About Data Science

big data

Data science, the use of data to understand complex systems and make predictions, has been around for some time. More data enables the application of more sophisticated methods of analysis, which allows understanding these systems with much higher precission and gaining completely new insights.

What is new now is that due to the exponential growth of data produced by modern technology in every aspect of life, the data scientific methods that were formerly used only at CERN and later at places like google and social media companies, become accessible for normal businesses, entailing a boost of efficiency and productivity.

A data scientist has to master a large set of tools from the areas of programming, statistics and machine learning. New University courses(1, 2), which aim to provide this kind of knowledge in a short time, are currently instantiated.

However, the most important characteristic of a successful data scientist is that he has to have the mind of a researcher, to be a curios out-of-the-box thinker and problem-solving generalist. It is not uncommon that different people who are given the same data set will be able to see different things in it. This ability to ‘see’ something where others do not, comes only with talent and many years of experience.

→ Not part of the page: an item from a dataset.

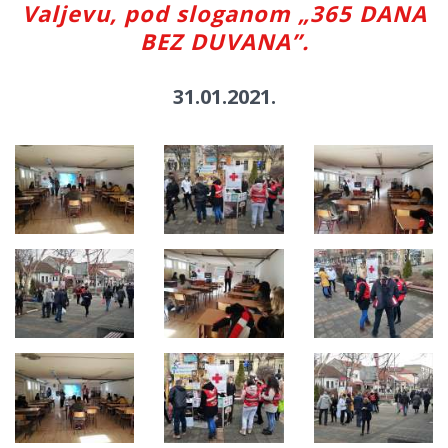
Valjevu, pod sloganom „365 DANA
BEZ DUVANA”.
31.01.2021.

This is exemplified in finance, the first non-scientific field, which entered the area of big data. While it is easy to be fouled by the apparent randomness of the data, or by apparent patterns that do not persist into the future. There are some who are able to see systematic patterns in the same data, which today is publicly available for everyone, and build extremly profitable trading strategies out of it.

The same kind of data driven insight will become increasingly important in other areas of the business world and a determinant for success.


About this blog

Hi everybody!

I am very excited about all the new developments in data science that are happening around us. The number of sources of openly available data is increasing fast. Businesses are collecting increasing amounts of data, enabling them to profit from big data analysis techniques in many new ways.

I have been doing large-scale, high-complexity data analysis for nearly ten years in particle physics, finance and economics. You can find out more about me here.

This blog is about the adventures I encounter in exploring the new sources of data that are being created. The things I am learning on the way I will share in this blog, so that more people can profit from it. Hopefully some of it can be put to good use.

Have fun!